Whether or not the rebels are indeed committed to resolving the longstanding conflict in Colombia, it is clear that they have the advantage. Pastrana has agreed to demilitarization, something that has backfired on the government in the past. The Colombian army is stretched to its limits, despite a 6-1 numerical advantage over the rebels. The rebels have given up very little so far in strategic terms. They have agreed to stop kidnapping minors, the elderly and pregnant women, but will continue to kidnap others unless another source of income becomes available to them. They have also agreed to stop sabotaging the country's oil pipelines for the moment. However, they have not agreed to give up any of their territory, or to disarm, while the government is giving up ground by demilitarizing. Clearly, the rebels have a distinct advantage over the government.

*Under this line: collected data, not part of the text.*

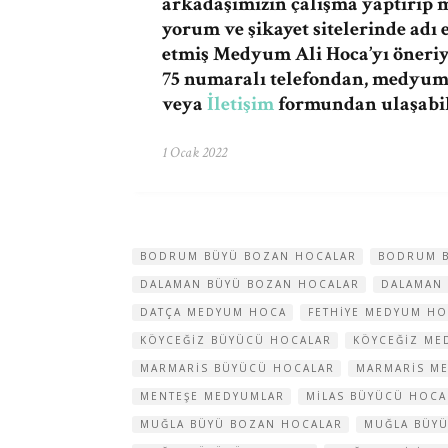
arkadaşımızın çalışma yaptırıp
yorum ve şikayet sitelerinde adı 
etmiş Medyum Ali Hoca’yı öneriy
75 numaralı telefondan,
medyuma
veya
İletişim
formundan ulaşabili
1 Ocak 2022
BODRUM BÜYÜ BOZAN HOCALAR
BODRUM 
DALAMAN BÜYÜ BOZAN HOCALAR
DALAMAN
DATÇA MEDYUM HOCA
FETHIYE MEDYUM HO
KÖYCEĞIZ BÜYÜCÜ HOCALAR
KÖYCEĞIZ ME
MARMARIS BÜYÜCÜ HOCALAR
MARMARIS M
MENTEŞE MEDYUMLAR
MILAS BÜYÜCÜ HOCA
MUĞLA BÜYÜ BOZAN HOCALAR
MUĞLA BÜYÜ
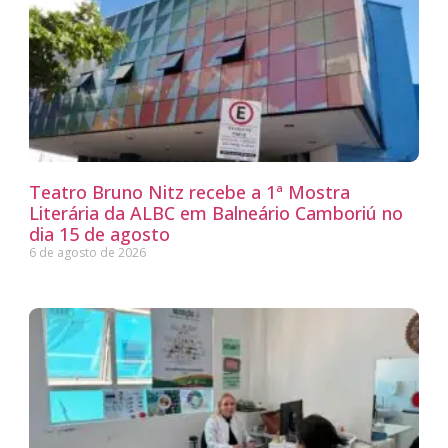
Teatro Bruno Nitz recebe a 1ª Mostra
Literária da ALBC em Balneário Camboriú no
dia 15 de agosto
6 de agosto de 2026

* Colombia as a Regional Exemplar
Rebels in Mexico, Peru, and throughout the region are watching the unfolding events. While aspects of Colombia are unique, the model will be emulated. Venezuela is also uneasily watching events. Venezuela is the leading exporter of oil to the United States. With historically low oil prices threatening internal stability, the last thing Venezuela needs is invigorated Colombian narco-guerrillas contemplating an expansion of the Orinoco river route for their product. Finally, long-standing links between Colombian cartels and drug trafficking in Lebanon have reportedly created strong links between the Colombian rebels and groups like the Hezbollah, who appear to be operating in Latin America.
It is in this context that the United States is clearly unable to formulate a policy. U.S. Special Forces are already deployed there. If the talks break down, it seems inevitable that U.S. forces will be drawn in. That would be unfortunate. More unfortunate would be a peace treaty that would either bring the rebels into the government or create a rebel state in parts of Colombia. What U.S. policy would be in that case truly boggles the mind. Once again the U.S. has endorsed a peace process in which neither success nor failure would be in the U.S. interest.
Thus, U.S. policy is in trouble, Latin American prosperity is in trouble, and Latin American stabililty is in trouble. The evolution of the situation in Colombia is no longer a matter primarily of interest to Colombians, but is becoming a globally significant affair. We nominate Colombia to join Asia, Russia and the Middle East on our watch list.